This month saw the release from prison of the deeply controversial former Pakistani Prime Minister Nawaz Sharif along with his daughter Maryam and son-in-law, Captain (retired) Safdar Awan. While the move has been welcomed by hardcore supporters of Nawaz’s PML-N party, the move has been criticised by a substantial number of Pakistanis under the guise that it has let members of an infamously corrupt family off the hook after many had hoped they would face long term justice from behind bars. However, with the deeply anti-Nawaz Prime Minister Imran Khan now firmly in power as the new Prime Minister, what it does demonstrate is that the High Court in Islamabad has made an independent decision that neither the government nor the allegedly anti-Nawaz establishment (military) have attempted to interfere in.
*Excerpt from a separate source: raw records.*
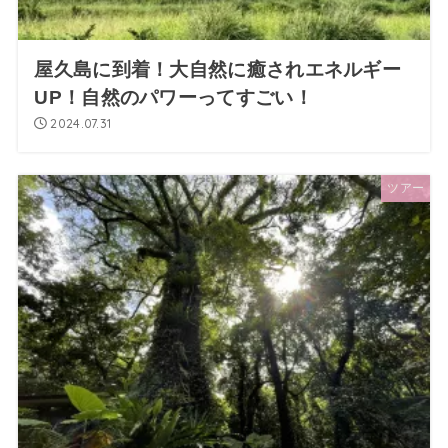
屋久島に到着！大自然に癒されエネルギー
UP！自然のパワーってすごい！
2024.07.31
ツアー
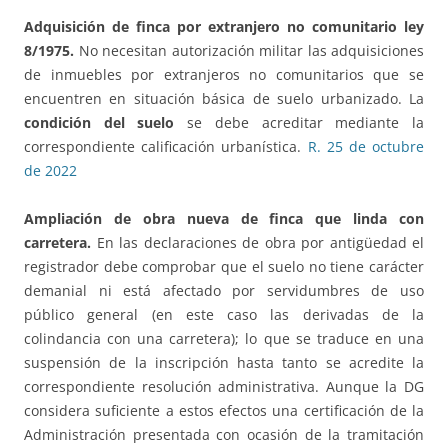
Adquisición de finca por extranjero no comunitario
ley
8/1975.
No necesitan autorización militar las adquisiciones
de inmuebles por extranjeros no comunitarios que se
encuentren en situación básica de suelo urbanizado. La
condición del suelo
se debe acreditar mediante la
correspondiente calificación urbanística.
R. 25 de octubre
de 2022
Ampliación de obra nueva de finca que linda con
carretera.
En las declaraciones de obra por antigüedad el
registrador debe comprobar que el suelo no tiene carácter
demanial ni está afectado por servidumbres de uso
público general (en este caso las derivadas de la
colindancia con una carretera); lo que se traduce en una
suspensión de la inscripción hasta tanto se acredite la
correspondiente resolución administrativa. Aunque la DG
considera suficiente a estos efectos una certificación de la
Administración presentada con ocasión de la tramitación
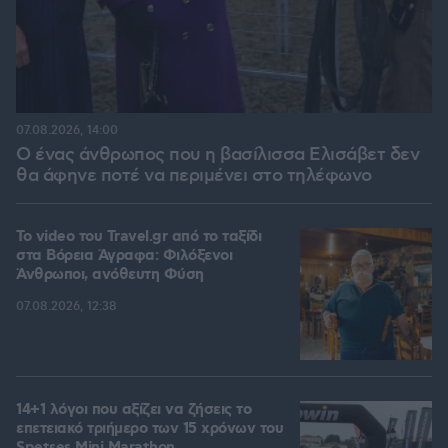
07.08.2026, 14:00
Ο ένας άνθρωπος που η βασίλισσα Ελισάβετ δεν
θα άφηνε ποτέ να περιμένει στο τηλέφωνο
To video του Travel.gr από το ταξίδι
στα Βόρεια Άγραφα: Φιλόξενοι
Άνθρωποι, ανόθευτη Φύση
07.08.2026, 12:38
14+1 λόγοι που αξίζει να ζήσεις το
επετειακό τριήμερο των 15 χρόνων του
While Pakistanis continue to debate the merits of freeing Nawaz and his kin at a time when they are charged with widespread acts of corruption, no one can argue that in acting in a manner which defies popular opinion in the country as a whole (the PML-N was rejected in favour of the upstart PTI), one which rejects the wider position of the new government, as well as the perceived views of the establishment, that the court has been unduly influenced by any other formal or informal branch of government. This means that the High Court acted with judicial independence and even those who disagree with the court’s decision have come to agree with this on the whole.
This development is highly notable as Pakistan, like its neighbours has had a history of highly politicised court decisions made by judges whose own fortunes were often determined by their relationship with powerful political and establishment elites. This reality meant that the judicial independence of Pakistan’s highest courts was often called into question both by Pakistanis and by international observers.
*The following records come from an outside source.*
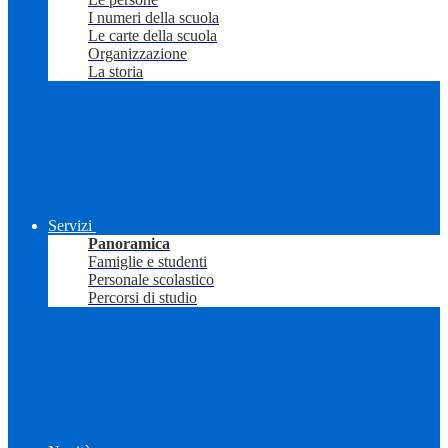
I numeri della scuola
Le carte della scuola
Organizzazione
La storia
Servizi
Panoramica
Famiglie e studenti
Personale scolastico
Percorsi di studio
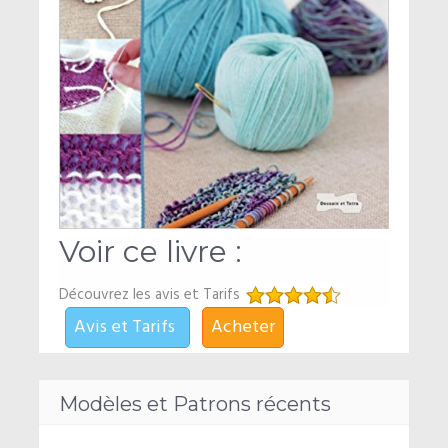
Voir ce livre :
Découvrez les avis et Tarifs
Avis et Tarifs
Acheter
Modèles et Patrons récents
Today though, as Pakistan’s relationship between government and establishment matures under the PTI government, so too does it appear that the relationship between the judiciary and other branches of government is maturing after decades of often tumultuous and difficult attempts at co-existence. There is more work to be done in this respect without a doubt, but nevertheless, Pakistanis who have long sought a more modernised separation of branches of government have much cause for relief.
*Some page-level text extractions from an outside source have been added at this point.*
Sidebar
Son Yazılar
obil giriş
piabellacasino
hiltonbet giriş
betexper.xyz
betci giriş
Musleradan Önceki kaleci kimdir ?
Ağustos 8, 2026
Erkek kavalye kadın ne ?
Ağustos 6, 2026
On the other side of the world in the United States, one finds a nation that is still home to multiple commentators who openly criticise south Asian judicial systems for being overly politicised and too linked up with the interests of other branches of government. Without a doubt, such people are presently the proverbial occupants of the world’s largest glass house who are busily engaged in a contest to see who can throw the largest stone.
The reason that the US has less and less credibility when criticising the judicial independence of any foreign nation is because an erstwhile apolitical or at least broadly tame event – the Senatorial conformation of a new pick for Supreme Court judge, has become a circus like atmosphere of ultra-partisan accusations and grandstanding. Yesterday saw the United States plunge to the depths of politicising its judicial process in full public view. The hearing to confirm Donald Trump’s new Supreme Court pick Brett Kavanaugh was in reality more like a public show trial that had everything to do with sexual encounters, deranged lifestyles, alcohol fuelled wild parties and little to do with any sense of attaining Kavanaugh’s philosophy on law and justice.
Anyone familiar with various scandals throughout south Asia ranging from charges of blasphemy to working for neighbouring regimes will realise that in the 21st century, Americans accusing a judge of being sexually perverse and long time drunk are analogous to for example accusing a Pakistani jurist of blasphemy or secretly working for RAW, the Indian intelligence service.
In this sense, while Pakistan is currently moving forward in respect of streamlining its defined and de-facto branches of government, in the US, an elected President appears to be pushed and pulled by the un-elected de-facto “deep state”, while at the same time his Senate opposition subjected his Supreme Court nominee to a kind of show trial that had everything to do with party politics and related matters of petty personality while being completely devoid of any substance.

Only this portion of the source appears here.